Transcribe each entry exactly as it appears, leaving out any picture it holds.
[Opening Records for processing section]
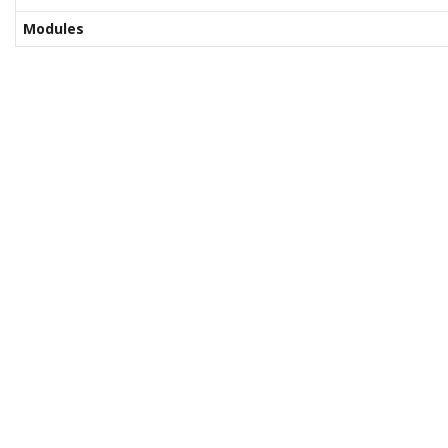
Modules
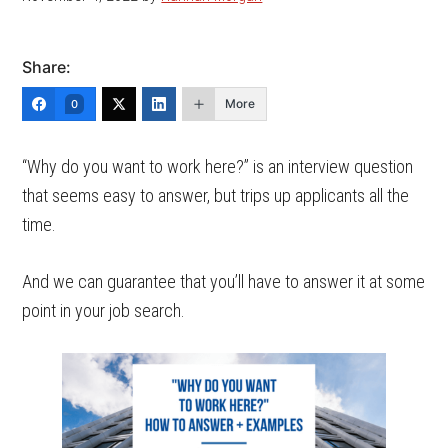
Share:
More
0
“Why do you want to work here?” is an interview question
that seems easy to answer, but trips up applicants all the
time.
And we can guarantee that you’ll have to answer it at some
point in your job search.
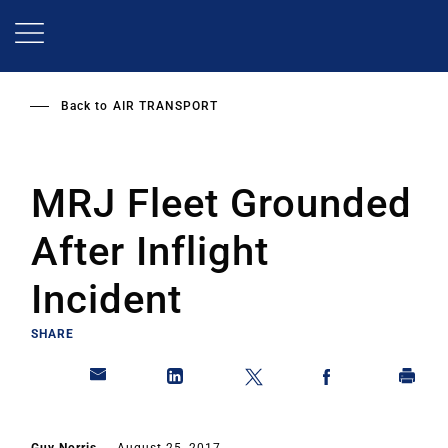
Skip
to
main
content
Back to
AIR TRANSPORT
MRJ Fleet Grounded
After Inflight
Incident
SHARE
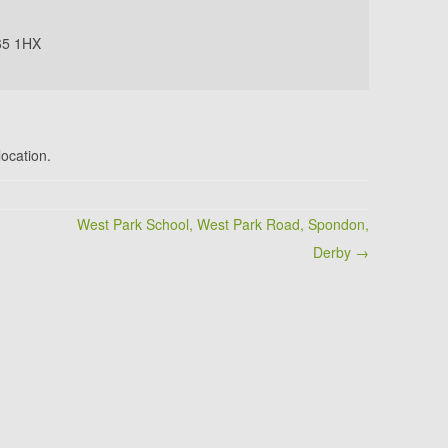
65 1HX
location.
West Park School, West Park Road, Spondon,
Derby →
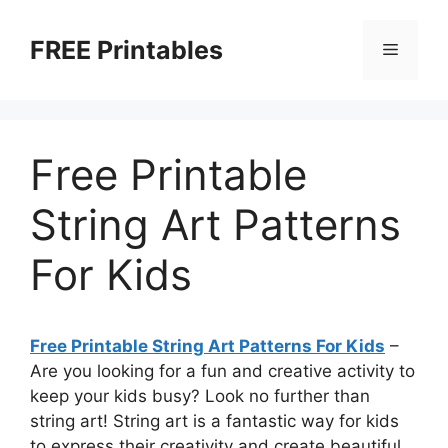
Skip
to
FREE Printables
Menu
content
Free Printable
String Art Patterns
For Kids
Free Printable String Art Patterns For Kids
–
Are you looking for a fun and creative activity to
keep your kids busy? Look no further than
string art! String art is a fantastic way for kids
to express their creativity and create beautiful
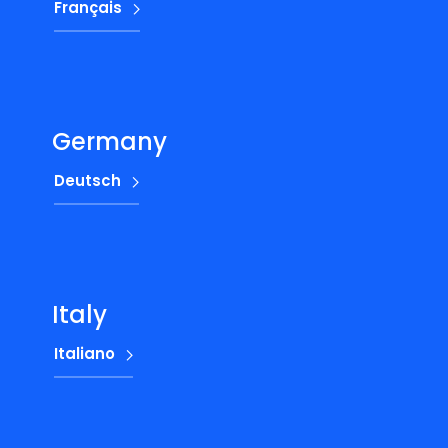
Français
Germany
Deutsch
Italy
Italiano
[Closing Records for processing section]
#### Solved problem
Modules
Share:
More
0
“Why do you want to work here?” is an interview question
that seems easy to answer, but trips up applicants all the
time.
And we can guarantee that you’ll have to answer it at some
point in your job search.
Skip
to
main
content
Back to
AIR TRANSPORT
MRJ Fleet Grounded
After Inflight
Incident
SHARE
65 1HX
location.
West Park School, West Park Road, Spondon,
Derby →
Skip
to
FREE Printables
Menu
content
Free Printable
String Art Patterns
For Kids
Free Printable String Art Patterns For Kids
–
Are you looking for a fun and creative activity to
keep your kids busy? Look no further than
string art! String art is a fantastic way for kids
to express their creativity and create beautiful
Français
Germany
Deutsch
Italy
Italiano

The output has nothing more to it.